Les prêtres et les évêques reçoivent des menaces et des pressions. Il y a eu aussi des martyrs. Deux prêtres centrafricains ont été assassinés. Un autre est venu en France ce matin pour témoigner de la tentative d’assassinat à laquelle il a échappé. Par ailleurs, l’église catholique Notre-Dame de Fatima à Bangui a été attaquée le 1er mai pendant la célébration entrainant la mort de trente fidèles. L’objectif de ce groupe armé (Ex-Seleka) est de faire peur aux autorités ecclésiastiques. Je devais être présent à cet office mais j’y ai échappé. J’ai entendu de mon bureau les détonations de grenades et de fusils. C’était terrible !
L’Église doit-elle être médiateur de paix ?
Nous ne pouvons pas continuer ainsi. Ce n’est pas de cette manière que nous allons construire l’avenir du pays. L’Église doit participer au projet de plaidoyer de paix sur le plan national et international.
Quelles actions avez-vous mis en place ?
L’Église accueille les victimes de conflits. Par exemple, le diocèse d’Alindao organise ses activités autour de la cathédrale qui accueille plus de 26 000 déplacés internes. Mais ce diocèse n’est pas isolé. Les diocèses de Kaga-Bandoro ou de Bambari en accueillent également. Depuis 2012, la crise persiste, les Centrafricains sont fatigués de toutes ces souffrances.
En parallèle, le travail des agents pastoraux est à hauts risques car ils reçoivent des menaces. Ces responsables appelés aussi « catéchistes » en Centrafrique jouent un rôle de fraternité car ils aident les prêtres dans leur travail pastoral en enseignant la catéchèse et en préparant les enfants au sacrement du baptême et de la communion. Mais Ils gardent aussi les petites chapelles. Certaines paroisses comptent 30 ou 40 petites communautés dans les villages. Les prêtres ne peuvent pas se rendre tous les dimanches dans ces endroits reculés. Dans ce cas, le catéchiste anime la communauté en organisant des célébrations en l’absence de prêtres.

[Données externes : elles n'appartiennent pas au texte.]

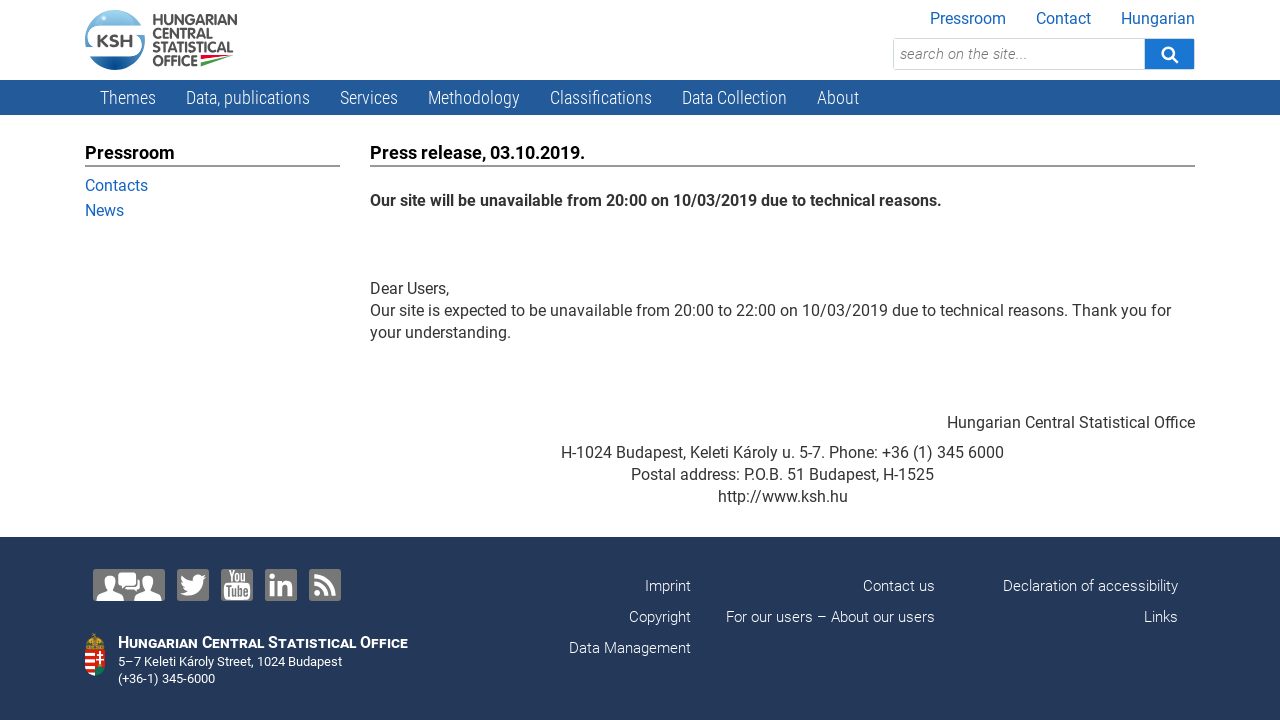  What do you see at coordinates (968, 18) in the screenshot?
I see `Pressroom` at bounding box center [968, 18].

Quelles conséquences pour les déplacés ?
Nous les accueillons avec les moyens dont nous disposons. Nous ne pouvons pas les refuser. Ils s’installent dans des camps. La Caritas et l’aide internationale s’activent pour prendre en charge le conflit. Les forces onusiennes viennent sécuriser les sites de refuges. Les écoles sont fermées et de nombreux jeunes sont déscolarisés depuis le début de la guerre.
Qu’est-ce qui vous fait tenir quotidiennement ?
Ma foi chrétienne. Malgré les oppressions et les violences, nous croyons que le mal n’aura jamais le dernier mot. Les souffrances sont nombreuses mais il y a aussi l’Espérance en des lendemains meilleurs.